The report was slightly different from the other personality or preference reports we have completed this year. Instead of looking at areas to develop we were encouraged to focus on developing our strengths rather improving on our weaknesses.
Each role has it's own strengths and weaknesses, knowing the preference of your team member allows you to distribute workload to their strengths, thus improving the efficiency of your team. For example, I had a low score for the 'Completer Finisher' role therefore, as a leader, I need to identify a person on my team who has strengths in this role in order to ensure my team actually completes their tasks!
Once we had learnt the theory and our own preferences we were split into teams in order to put this into practice. The teams were selected in order to ensure that the majority of the roles were covered in within team.
The details of what exactly happened in Elan Valley will forever stay amongst the team who attended. (Trust is an important part of creating a functioning efficient team environment!) But we participated in a variety of tasks that allowed us to explore our own role and communicating and motivating the other team members.
The morning focused on goal based tasks. Each task started had a time limit and started with a printed instruction. Each task had rules which could not be broken and a goal which needed to be achieved. An example of one of the tasks we undertook was a maze task. A maze was laid out out of sight from the team and we were put into a large square laid out on the ground unable to see the maze. Our team was only allowed to communicate within the box, only 1 team member was able to leave the box at any one time and all members had to successfully navigate their way across the maze to complete the task. There was of course a time limit on this. Our first team member returned to tell us the structure of the maze, we had to work out, remember and communicate a pattern of boxes which we could step on to get across to the other side of the maze. This task acutely demonstrated to me the importance of others perspectives and the importance of communication. People like to be communicated with differently depending on their thought processes. (Just in case you were wondering we managed to get all of our team members across within the time limit and only received one penalty!)

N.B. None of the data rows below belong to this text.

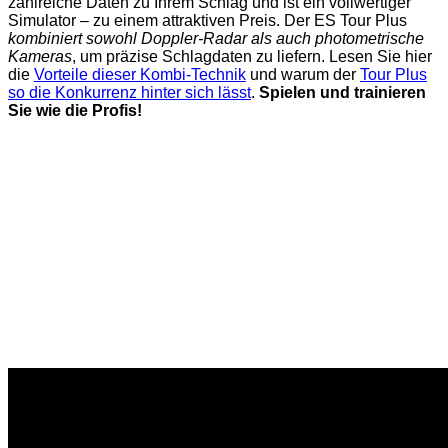
zahlreiche Daten zu Ihrem Schlag und ist ein vollwertiger
Simulator – zu einem attraktiven Preis. Der ES Tour Plus
kombiniert sowohl Doppler-Radar als auch photometrische
Kameras
, um präzise Schlagdaten zu liefern. Lesen Sie hier
die
Vorteile dieser Kombi-Technik
und warum der
Tour Plus
so die Konkurrenz hinter sich lässt
.
Spielen und trainieren
Sie wie die Profis!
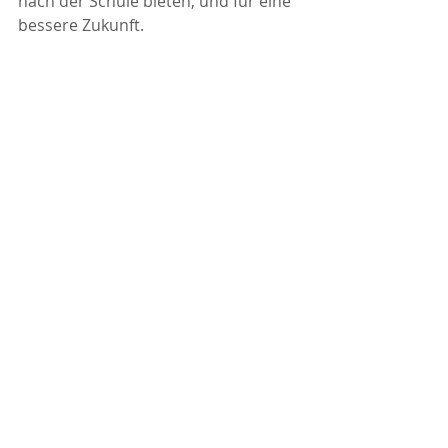
nach der Schule bieten, und für eine 
bessere Zukunft.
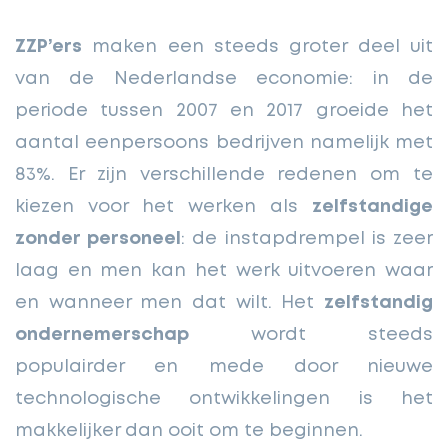
ZZP’ers
maken een steeds groter deel uit
van de Nederlandse economie: in de
periode tussen 2007 en 2017 groeide het
aantal eenpersoons bedrijven namelijk met
83%. Er zijn verschillende redenen om te
kiezen voor het werken als
zelfstandige
zonder personeel
: de instapdrempel is zeer
laag en men kan het werk uitvoeren waar
en wanneer men dat wilt. Het
zelfstandig
ondernemerschap
wordt steeds
populairder en mede door nieuwe
technologische ontwikkelingen is het
makkelijker dan ooit om te beginnen.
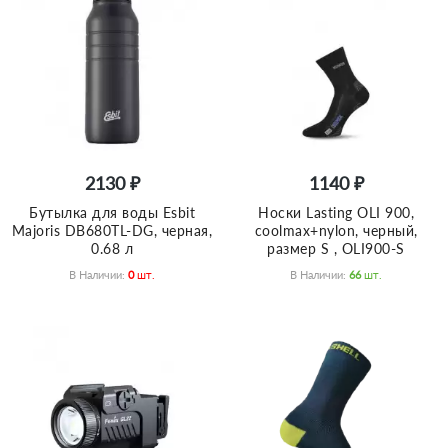
2130 ₽
1140 ₽
Бутылка для воды Esbit
Носки Lasting OLI 900,
Majoris DB680TL-DG, черная,
coolmax+nylon, черный,
0.68 л
размер S , OLI900-S
В Наличии:
0
Шт.
В Наличии:
66
Шт.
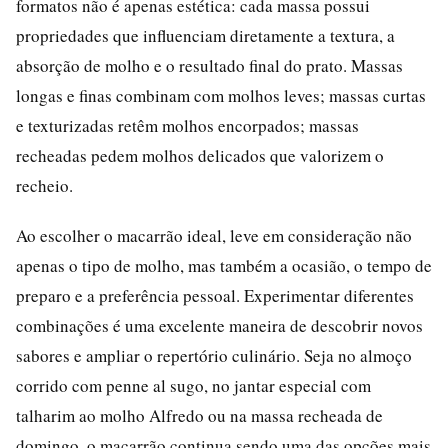
formatos não é apenas estética: cada massa possui
propriedades que influenciam diretamente a textura, a
absorção de molho e o resultado final do prato. Massas
longas e finas combinam com molhos leves; massas curtas
e texturizadas retêm molhos encorpados; massas
recheadas pedem molhos delicados que valorizem o
recheio.
Ao escolher o macarrão ideal, leve em consideração não
apenas o tipo de molho, mas também a ocasião, o tempo de
preparo e a preferência pessoal. Experimentar diferentes
combinações é uma excelente maneira de descobrir novos
sabores e ampliar o repertório culinário. Seja no almoço
corrido com penne al sugo, no jantar especial com
talharim ao molho Alfredo ou na massa recheada de
domingo, o macarrão continua sendo uma das opções mais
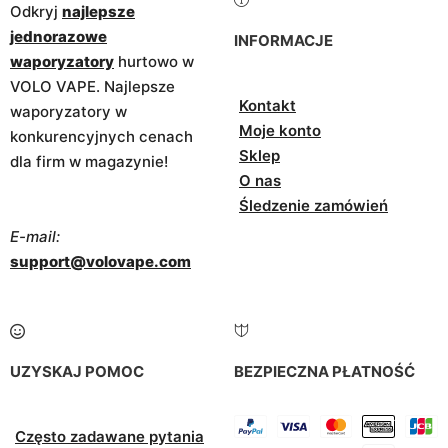
Odkryj
najlepsze
jednorazowe
INFORMACJE
waporyzatory
hurtowo w
VOLO VAPE. Najlepsze
Kontakt
waporyzatory w
Moje konto
konkurencyjnych cenach
Sklep
dla firm w magazynie!
O nas
Śledzenie zamówień
E-mail:
support@volovape.com
UZYSKAJ POMOC
BEZPIECZNA PŁATNOŚĆ
Często zadawane pytania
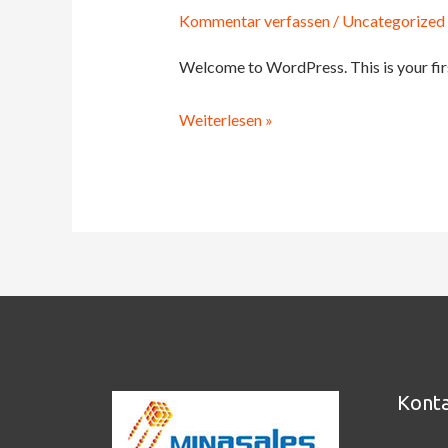
world!
Kommentar verfassen
/
Uncategorized
Welcome to WordPress. This is your first 
Weiterlesen »
Kont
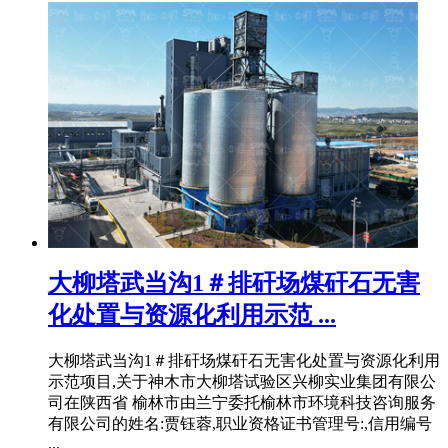
大柳塔武当沟1＃排矸场煤矸石无害
化处置与资源化利用示范 ...
大柳塔武当沟1＃排矸场煤矸石无害化处置与资源化利用
示范项目,关于神木市大柳塔试验区兴柳实业集团有限公
司在陕西省 榆林市由兰宁委托榆林市环境科技咨询服务
有限公司的姓名:贾钰蓉,职业资格证书管理号:,信用编号
...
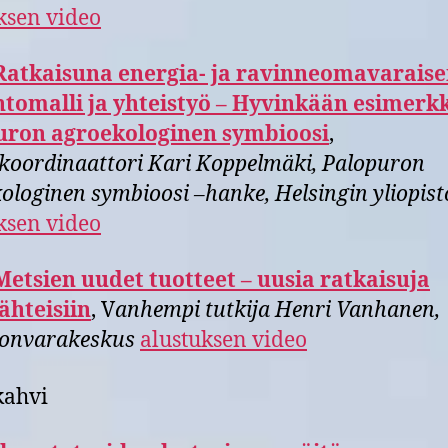
ksen video
Ratkaisuna energia- ja ravinneomavarais
tomalli ja yhteistyö – Hyvinkään esimerkk
uron agroekologinen symbioosi
,
oordinaattori Kari Koppelmäki, Palopuron
ologinen symbioosi –hanke, Helsingin yliopist
ksen video
Metsien uudet tuotteet – uusia ratkaisuja
ähteisiin
, V
anhempi tutkija Henri Vanhanen,
onvarakeskus
alustuksen video
kahvi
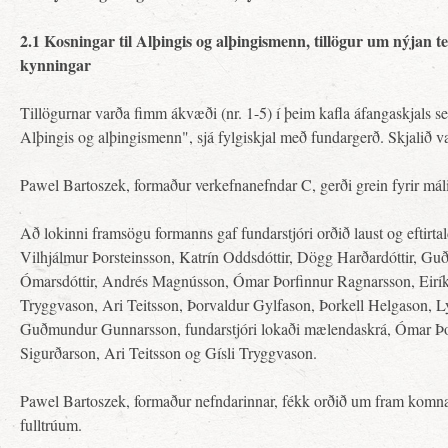
2.1 Kosningar til Alþingis og alþingismenn, tillögur um nýjan te
kynningar
Tillögurnar varða fimm ákvæði (nr. 1-5) í þeim kafla áfangaskjals se
Alþingis og alþingismenn", sjá fylgiskjal með fundargerð. Skjalið var
Pawel Bartoszek, formaður verkefnanefndar C, gerði grein fyrir mál
Að lokinni framsögu formanns gaf fundarstjóri orðið laust og eftirtal
Vilhjálmur Þorsteinsson, Katrín Oddsdóttir, Dögg Harðardóttir, G
Ómarsdóttir, Andrés Magnússon, Ómar Þorfinnur Ragnarsson, Eirík
Tryggvason, Ari Teitsson, Þorvaldur Gylfason, Þorkell Helgason, L
Guðmundur Gunnarsson, fundarstjóri lokaði mælendaskrá, Ómar Þo
Sigurðarson, Ari Teitsson og Gísli Tryggvason.
Pawel Bartoszek, formaður nefndarinnar, fékk orðið um fram komna
fulltrúum.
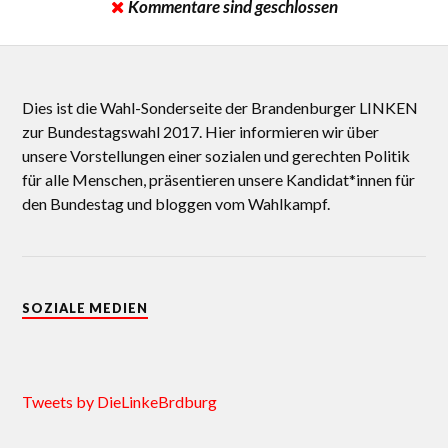
Kommentare sind geschlossen
Dies ist die Wahl-Sonderseite der Brandenburger LINKEN
zur Bundestagswahl 2017. Hier informieren wir über
unsere Vorstellungen einer sozialen und gerechten Politik
für alle Menschen, präsentieren unsere Kandidat*innen für
den Bundestag und bloggen vom Wahlkampf.
SOZIALE MEDIEN
Tweets by DieLinkeBrdburg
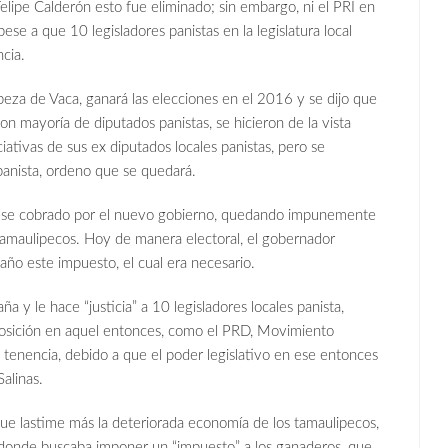
elipe Calderón esto fue eliminado; sin embargo, ni el PRI en
pese a que 10 legisladores panistas en la legislatura local
ncia.
eza de Vaca, ganará las elecciones en el 2016 y se dijo que
con mayoría de diputados panistas, se hicieron de la vista
iativas de sus ex diputados locales panistas, pero se
panista, ordeno que se quedará.
uese cobrado por el nuevo gobierno, quedando impunemente
 tamaulipecos. Hoy de manera electoral, el gobernador
ño este impuesto, el cual era necesario.
y le hace “justicia” a 10 legisladores locales panista,
oposición en aquel entonces, como el PRD, Movimiento
 tenencia, debido a que el poder legislativo en ese entonces
alinas.
ue lastime más la deteriorada economía de los tamaulipecos,
 donde buscaba imponer un “impuesto” a los ganaderos, que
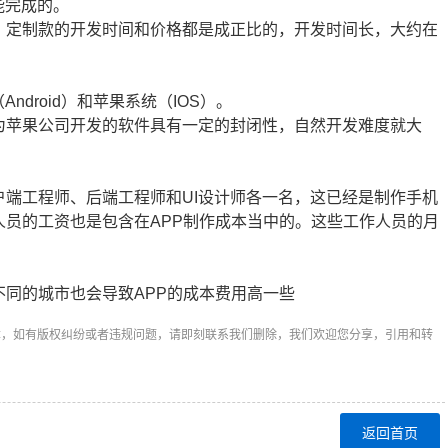
能完成的。
，定制款的开发时间和价格都是成正比的，开发时间长，大约在
droid）和苹果系统（IOS）。
为苹果公司开发的软件具有一定的封闭性，自然开发难度就大
端工程师、后端工程师和UI设计师各一名，这已经是制作手机
人员的工资也是包含在APP制作成本当中的。这些工作人员的月
同的城市也会导致APP的成本费用高一些
章，如有版权纠纷或者违规问题，请即刻联系我们删除，我们欢迎您分享，引用和转
返回首页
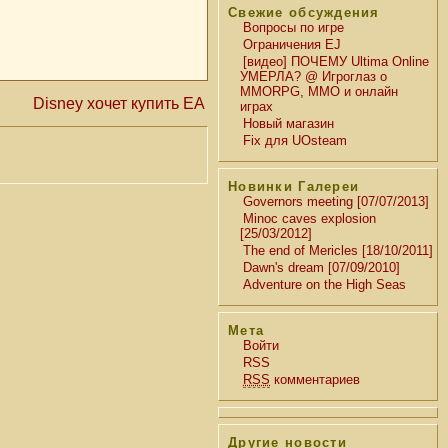
Свежие обсуждения
Вопросы по игре
Ограничения EJ
[видео] ПОЧЕМУ Ultima Online
УМЕРЛА? @ Игроглаз о
MMORPG, MMO и онлайн
Disney хочет купить EA
играх
Новый магазин
Fix для UOsteam
Новинки Галереи
Governors meeting [07/07/2013]
Minoc caves explosion
[25/03/2012]
The end of Mericles [18/10/2011]
Dawn's dream [07/09/2010]
Adventure on the High Seas
Мета
Войти
RSS
RSS
комментариев
Другие новости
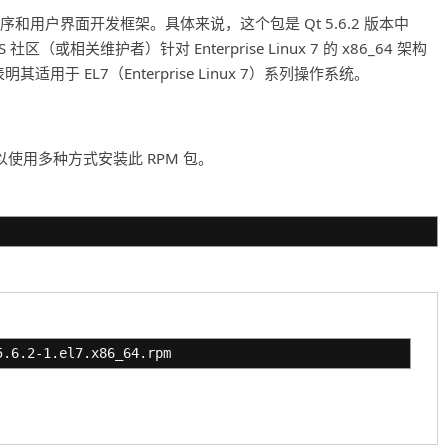
序和用户界面开发框架。具体来说，这个包是 Qt 5.6.2 版本中
OS 社区（或相关维护者）针对 Enterprise Linux 7 的 x86_64 架构
明其适用于 EL7（Enterprise Linux 7）系列操作系统。
统中，可以使用多种方式安装此 RPM 包。
5.6.2-1.el7.x86_64.rpm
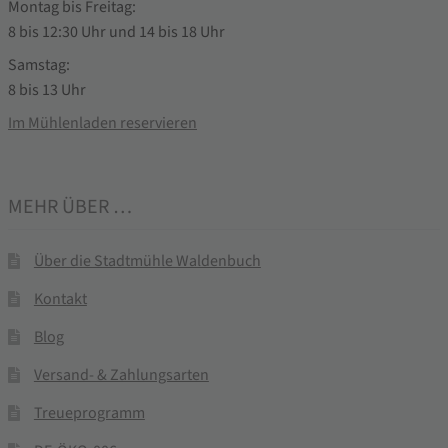
Montag bis Freitag:
8 bis 12:30 Uhr und 14 bis 18 Uhr
Samstag:
8 bis 13 Uhr
Im Mühlenladen reservieren
MEHR ÜBER …
Über die Stadtmühle Waldenbuch
Kontakt
Blog
Versand- & Zahlungsarten
Treueprogramm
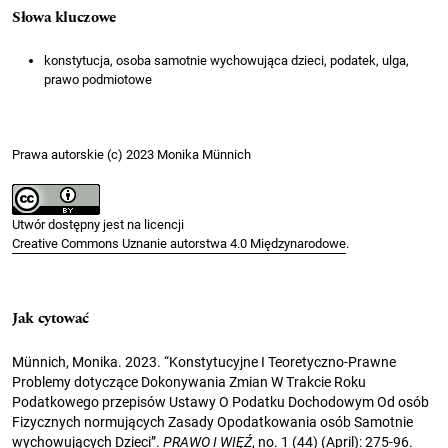
Słowa kluczowe
konstytucja, osoba samotnie wychowująca dzieci, podatek, ulga,
prawo podmiotowe
Prawa autorskie (c) 2023 Monika Münnich
Utwór dostępny jest na licencji
Creative Commons Uznanie autorstwa 4.0 Międzynarodowe
.
Jak cytować
Münnich, Monika. 2023. “Konstytucyjne I Teoretyczno-Prawne
Problemy dotyczące Dokonywania Zmian W Trakcie Roku
Podatkowego przepisów Ustawy O Podatku Dochodowym Od osób
Fizycznych normujących Zasady Opodatkowania osób Samotnie
wychowujących Dzieci”.
PRAWO I WIĘŹ
, no. 1 (44) (April): 275-96.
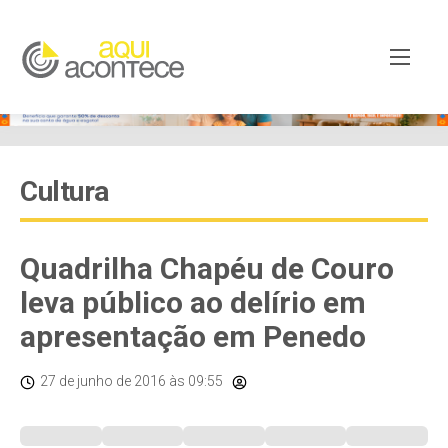
Cultura
Quadrilha Chapéu de Couro
leva público ao delírio em
apresentação em Penedo
27 de junho de 2016
às 09:55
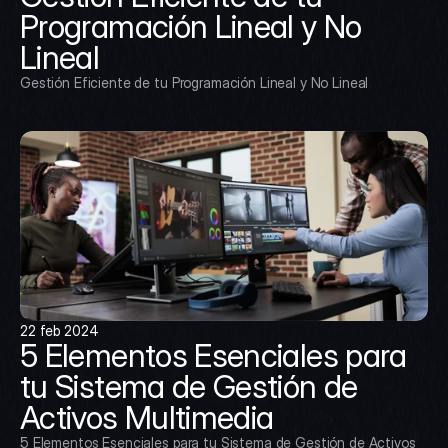
Programación Lineal y No 
Lineal
Gestión Eficiente de tu Programación Lineal y No Lineal
22 feb 2024
5 Elementos Esenciales para 
tu Sistema de Gestión de 
Activos Multimedia
5 Elementos Esenciales para tu Sistema de Gestión de Activos 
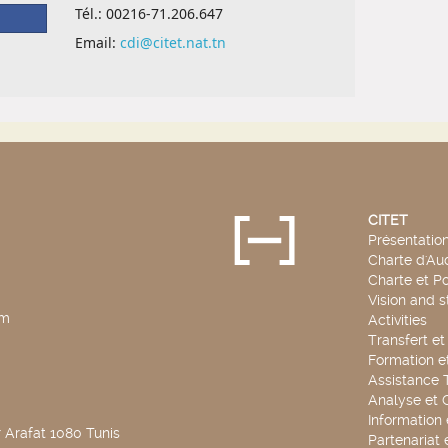
CITET
Présentatio
Charte d'Aud
Charte et Po
Vision and s
pm
Activities
Transfert e
Formation e
Assistance 
Analyse et 
Information
 Arafat 1080 Tunis
Partenariat 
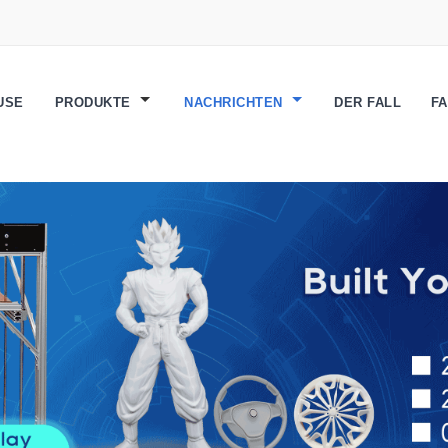
USE
PRODUKTE
NACHRICHTEN
DER FALL
F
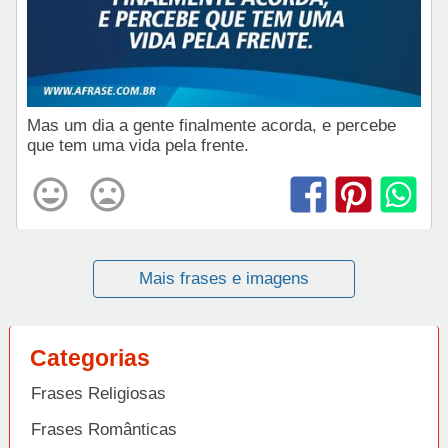
Mas um dia a gente finalmente acorda, e percebe
que tem uma vida pela frente.
Mais frases e imagens
Categorias
Frases Religiosas
Frases Românticas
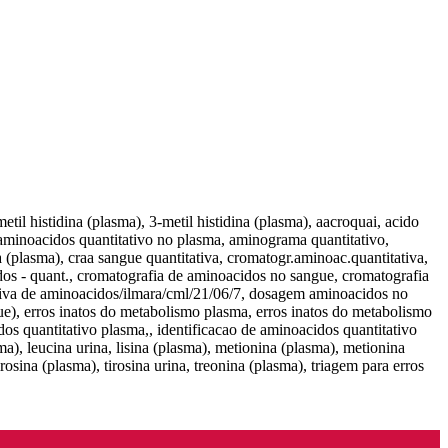
til histidina (plasma), 3-metil histidina (plasma), aacroquai, acido
 aminoacidos quantitativo no plasma, aminograma quantitativo,
a (plasma), craa sangue quantitativa, cromatogr.aminoac.quantitativa,
dos - quant., cromatografia de aminoacidos no sangue, cromatografia
ativa de aminoacidos/ilmara/cml/21/06/7, dosagem aminoacidos no
e), erros inatos do metabolismo plasma, erros inatos do metabolismo
dos quantitativo plasma,, identificacao de aminoacidos quantitativo
ma), leucina urina, lisina (plasma), metionina (plasma), metionina
osina (plasma), tirosina urina, treonina (plasma), triagem para erros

The afternoon was structured slightly differently. The whole cohort was brought back together and we were to function as subsections of an overarching team. The team goal was to earn 'money'. The money would then be spend on unlocking clues which would give us the location of a prize which we were aiming to achieve. We could earn money by completing a variety of tasks. Tasks were diverse and each has a value attached to it. We split into our sub-groups and decided which tasks we wanted to complete in order to earn money and then spend the afternoon working through these tasks. Again, of course there was a time limit set on this. All the subgroups had to come back together to decide how this money was spent.
Some of the afternoon tasks were more adventurous and required taking team work to a whole other level. My personal favorite task was the "leap of faith". This involved climbing up a tiny rope ladder onto a small triangle platform which was positioned high into the trees and then jumping off. You were harnessed and your team members were in control of the ropes. In order to work your way up the ladder you needed to trust your team members not to let you fall with the ropes, you needed a team member to anchor your ladder to stop it flapping about in the wind and enable you to climb straight and you needed encouragement from the team when halfway up you suddenly realised that it was a long way down! Despite ripping a pair of jeans I managed to get to the top and jump. It was a good exercise in overcoming barriers and how important support and trust were within a team. (Just for completeness we earned enough money and managed to get a well earned box of chocolates!)
Take home messages ....
I learnt a surprising amount about myself and team roles from participating in the residential course. However, the most important of these was
The role of communication in good team-working cannot be underestimated. It is vitally important especially when you've realised that people don't all think like you or have the same perspective as you do. Obviously this covers the face-to-face communication when outlining a task but also the importance when managing a large busy team in communicating the overarching vision of the team which you want all members to progress towards. It is very difficult to motivate and drive forward a team when you do not all have a shared vision as to what you want to achieve. I would suggest reflecting on how you manage a team and the actions you use to motivate other members. How many conflicts or mistakes have been due to poor communication?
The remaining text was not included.